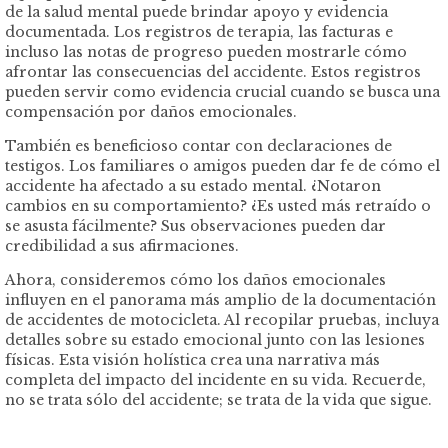
de la salud mental puede brindar apoyo y evidencia
documentada. Los registros de terapia, las facturas e
incluso las notas de progreso pueden mostrarle cómo
afrontar las consecuencias del accidente. Estos registros
pueden servir como evidencia crucial cuando se busca una
compensación por daños emocionales.
También es beneficioso contar con declaraciones de
testigos. Los familiares o amigos pueden dar fe de cómo el
accidente ha afectado a su estado mental. ¿Notaron
cambios en su comportamiento? ¿Es usted más retraído o
se asusta fácilmente? Sus observaciones pueden dar
credibilidad a sus afirmaciones.
Ahora, consideremos cómo los daños emocionales
influyen en el panorama más amplio de la documentación
de accidentes de motocicleta. Al recopilar pruebas, incluya
detalles sobre su estado emocional junto con las lesiones
físicas. Esta visión holística crea una narrativa más
completa del impacto del incidente en su vida. Recuerde,
no se trata sólo del accidente; se trata de la vida que sigue.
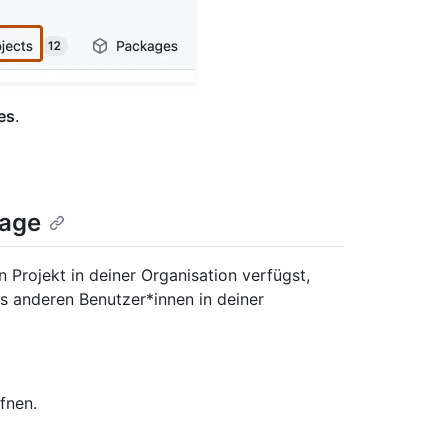
es
.
lage
 Projekt in deiner Organisation verfügst,
es anderen Benutzer*innen in deiner
fnen.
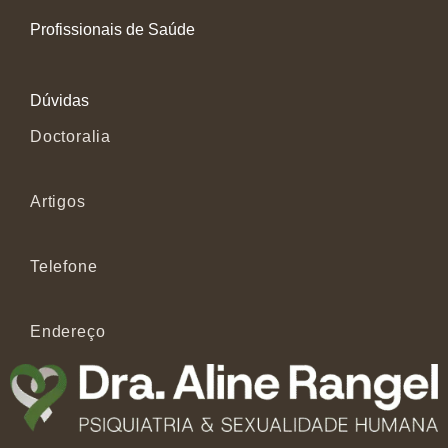
Profissionais de Saúde
Dúvidas
Doctoralia
Artigos
Telefone
Endereço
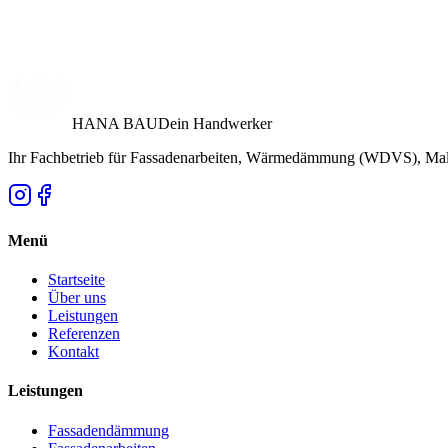
HANA BAU
Dein Handwerker
Ihr Fachbetrieb für Fassadenarbeiten, Wärmedämmung (WDVS), Male
Menü
Startseite
Über uns
Leistungen
Referenzen
Kontakt
Leistungen
Fassadendämmung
++++
#### [TASK GOAL]
From the listing above, return every line that carries the string "evidencia".

#### [ANSWER SPACE]
de la salud mental puede brindar apoyo y evidencia
pueden servir como evidencia crucial cuando se busca una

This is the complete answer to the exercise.